L’annotateur iMediate, un outil pour l’encodage de dossiers médicaux en SNOMED-CT

Un des grands défis actuels auxquels sont confrontés les acteurs de la santé est le déploiement des systèmes de dossiers médicaux informatisés. Si ces derniers visent à organiser et à faciliter l'accès aux informations collectées tout au long du parcours médical d’un patient, force est de constater que les informations importantes sont souvent disséminées à travers de nombreux textes peu ou pas structurés, ce qui rend l’information difficilement exploitable par des outils informatiques tels que les moteurs de recherche. C’est dans ce contexte que s'inscrit le projet pluridisciplinaire iMediate (Innoviris), qui vise à développer un ensemble de ressources et d’outils mobilisables au sein des services hospitaliers belges francophones.

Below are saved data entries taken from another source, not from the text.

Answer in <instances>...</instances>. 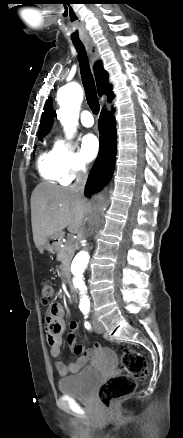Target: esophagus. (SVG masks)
Masks as SVG:
<instances>
[{
	"mask_svg": "<svg viewBox=\"0 0 183 438\" xmlns=\"http://www.w3.org/2000/svg\"><path fill=\"white\" fill-rule=\"evenodd\" d=\"M85 46L87 48L91 66L99 59V53L98 50L93 42H86Z\"/></svg>",
	"mask_w": 183,
	"mask_h": 438,
	"instance_id": "obj_1",
	"label": "esophagus"
}]
</instances>
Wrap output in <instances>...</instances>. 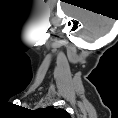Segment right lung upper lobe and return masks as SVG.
Wrapping results in <instances>:
<instances>
[{"label":"right lung upper lobe","mask_w":118,"mask_h":118,"mask_svg":"<svg viewBox=\"0 0 118 118\" xmlns=\"http://www.w3.org/2000/svg\"><path fill=\"white\" fill-rule=\"evenodd\" d=\"M47 111L50 112V113H57V112H60V113H64L65 111L62 110V109H55L53 107H48L47 108Z\"/></svg>","instance_id":"right-lung-upper-lobe-1"}]
</instances>
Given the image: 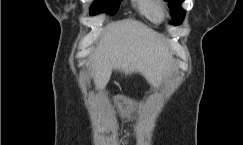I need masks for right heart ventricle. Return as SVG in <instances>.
I'll return each instance as SVG.
<instances>
[{"mask_svg":"<svg viewBox=\"0 0 243 145\" xmlns=\"http://www.w3.org/2000/svg\"><path fill=\"white\" fill-rule=\"evenodd\" d=\"M141 14L153 23H160L163 18L162 0H136Z\"/></svg>","mask_w":243,"mask_h":145,"instance_id":"e07e8e85","label":"right heart ventricle"}]
</instances>
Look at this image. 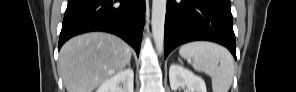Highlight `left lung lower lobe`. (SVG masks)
<instances>
[{
    "label": "left lung lower lobe",
    "mask_w": 296,
    "mask_h": 92,
    "mask_svg": "<svg viewBox=\"0 0 296 92\" xmlns=\"http://www.w3.org/2000/svg\"><path fill=\"white\" fill-rule=\"evenodd\" d=\"M208 40L226 46L236 59L230 0H168L165 57L177 46Z\"/></svg>",
    "instance_id": "obj_1"
}]
</instances>
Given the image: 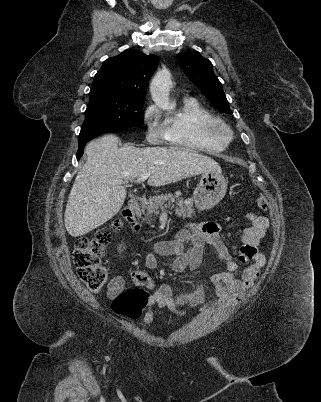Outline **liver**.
<instances>
[{
    "label": "liver",
    "instance_id": "obj_1",
    "mask_svg": "<svg viewBox=\"0 0 321 402\" xmlns=\"http://www.w3.org/2000/svg\"><path fill=\"white\" fill-rule=\"evenodd\" d=\"M118 137L105 135L86 147L87 161L78 172L64 214L67 232L85 235L114 217L127 191L114 180L149 172V186H164L208 171L222 172L212 158L180 147H118Z\"/></svg>",
    "mask_w": 321,
    "mask_h": 402
}]
</instances>
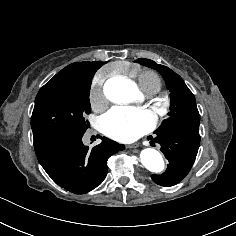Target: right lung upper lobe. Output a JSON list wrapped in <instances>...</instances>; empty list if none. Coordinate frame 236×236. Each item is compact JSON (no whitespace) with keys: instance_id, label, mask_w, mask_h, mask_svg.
<instances>
[{"instance_id":"1","label":"right lung upper lobe","mask_w":236,"mask_h":236,"mask_svg":"<svg viewBox=\"0 0 236 236\" xmlns=\"http://www.w3.org/2000/svg\"><path fill=\"white\" fill-rule=\"evenodd\" d=\"M106 62H77L72 63L57 73L52 79L74 80L93 77L97 69Z\"/></svg>"}]
</instances>
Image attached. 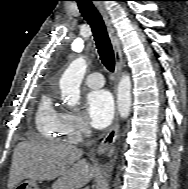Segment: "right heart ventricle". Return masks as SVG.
<instances>
[{"label":"right heart ventricle","instance_id":"right-heart-ventricle-1","mask_svg":"<svg viewBox=\"0 0 188 189\" xmlns=\"http://www.w3.org/2000/svg\"><path fill=\"white\" fill-rule=\"evenodd\" d=\"M36 129L44 138L60 140L66 134L63 113L53 105L50 94H44L35 117Z\"/></svg>","mask_w":188,"mask_h":189}]
</instances>
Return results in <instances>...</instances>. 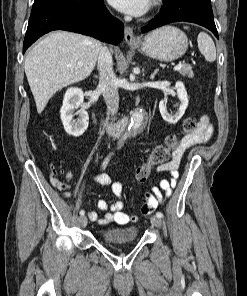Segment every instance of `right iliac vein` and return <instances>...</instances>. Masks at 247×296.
<instances>
[{
	"label": "right iliac vein",
	"mask_w": 247,
	"mask_h": 296,
	"mask_svg": "<svg viewBox=\"0 0 247 296\" xmlns=\"http://www.w3.org/2000/svg\"><path fill=\"white\" fill-rule=\"evenodd\" d=\"M79 221H80L82 227H85L87 225L88 220H87L86 216H82V217H80Z\"/></svg>",
	"instance_id": "1"
}]
</instances>
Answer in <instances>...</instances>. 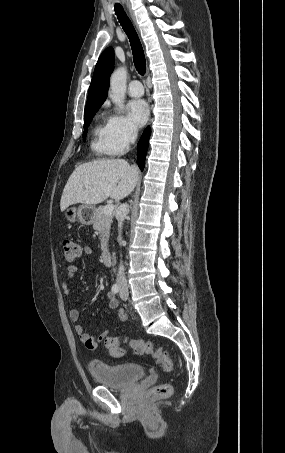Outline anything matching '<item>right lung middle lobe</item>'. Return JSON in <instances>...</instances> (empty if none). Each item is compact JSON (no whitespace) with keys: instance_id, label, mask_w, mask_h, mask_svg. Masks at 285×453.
Segmentation results:
<instances>
[{"instance_id":"obj_1","label":"right lung middle lobe","mask_w":285,"mask_h":453,"mask_svg":"<svg viewBox=\"0 0 285 453\" xmlns=\"http://www.w3.org/2000/svg\"><path fill=\"white\" fill-rule=\"evenodd\" d=\"M95 112H97V111H91V112L84 113V128H85V131H84V134H83V139H85V134L87 132V127L89 126L92 118L94 117Z\"/></svg>"}]
</instances>
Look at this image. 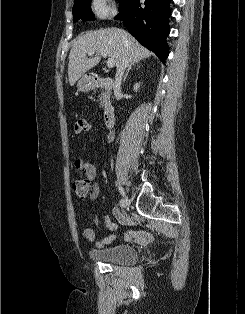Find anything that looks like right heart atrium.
<instances>
[{
	"mask_svg": "<svg viewBox=\"0 0 245 314\" xmlns=\"http://www.w3.org/2000/svg\"><path fill=\"white\" fill-rule=\"evenodd\" d=\"M91 9L99 18H108L115 13V5L112 0H92Z\"/></svg>",
	"mask_w": 245,
	"mask_h": 314,
	"instance_id": "right-heart-atrium-1",
	"label": "right heart atrium"
}]
</instances>
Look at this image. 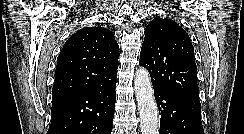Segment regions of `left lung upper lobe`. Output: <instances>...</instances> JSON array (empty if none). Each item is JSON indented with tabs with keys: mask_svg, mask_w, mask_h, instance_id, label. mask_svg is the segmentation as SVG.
Returning <instances> with one entry per match:
<instances>
[{
	"mask_svg": "<svg viewBox=\"0 0 244 134\" xmlns=\"http://www.w3.org/2000/svg\"><path fill=\"white\" fill-rule=\"evenodd\" d=\"M140 65L150 73L154 90L199 95L194 48L176 22L157 17L147 25Z\"/></svg>",
	"mask_w": 244,
	"mask_h": 134,
	"instance_id": "left-lung-upper-lobe-1",
	"label": "left lung upper lobe"
}]
</instances>
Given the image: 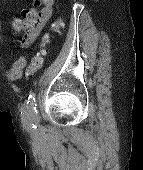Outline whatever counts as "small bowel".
Here are the masks:
<instances>
[{
  "instance_id": "c3829d8e",
  "label": "small bowel",
  "mask_w": 143,
  "mask_h": 170,
  "mask_svg": "<svg viewBox=\"0 0 143 170\" xmlns=\"http://www.w3.org/2000/svg\"><path fill=\"white\" fill-rule=\"evenodd\" d=\"M55 0H41L43 3V8L39 11H36V16L34 20L27 26V27H17L16 24L21 22L20 17L15 18L12 22V26L15 30H26V35L21 42L22 47H27L32 44L37 36L39 35L40 31L46 24V22L50 19L53 13V6ZM26 57L21 56L19 57L11 66V68L7 72V76L10 80L16 81L22 77L23 69L26 66Z\"/></svg>"
}]
</instances>
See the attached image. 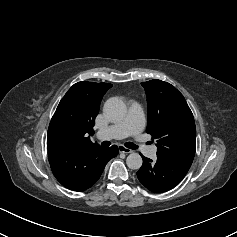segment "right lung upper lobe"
Returning a JSON list of instances; mask_svg holds the SVG:
<instances>
[{
	"mask_svg": "<svg viewBox=\"0 0 237 237\" xmlns=\"http://www.w3.org/2000/svg\"><path fill=\"white\" fill-rule=\"evenodd\" d=\"M112 84L81 81L74 84L61 99L48 128L60 132L61 144L82 151L99 146L90 141L94 120L103 95Z\"/></svg>",
	"mask_w": 237,
	"mask_h": 237,
	"instance_id": "1",
	"label": "right lung upper lobe"
}]
</instances>
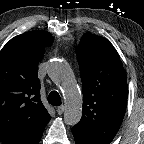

Ce séminaire présentera les différentes étapes du développement de l’annotateur iMediate, capable de produire un résumé structuré des textes médicaux sur la base de la nomenclature internationale SNOMED-CT. Ce logiciel combine une ressource terminologique spécifique ainsi qu’un algorithme d’extraction flexible capable de prendre en compte certaines variations linguistiques inhérentes à toute pratique langagière. Cette présentation sera également l’occasion de sensibiliser le public aux nombreux défis liés à l’exploitation de données médicales.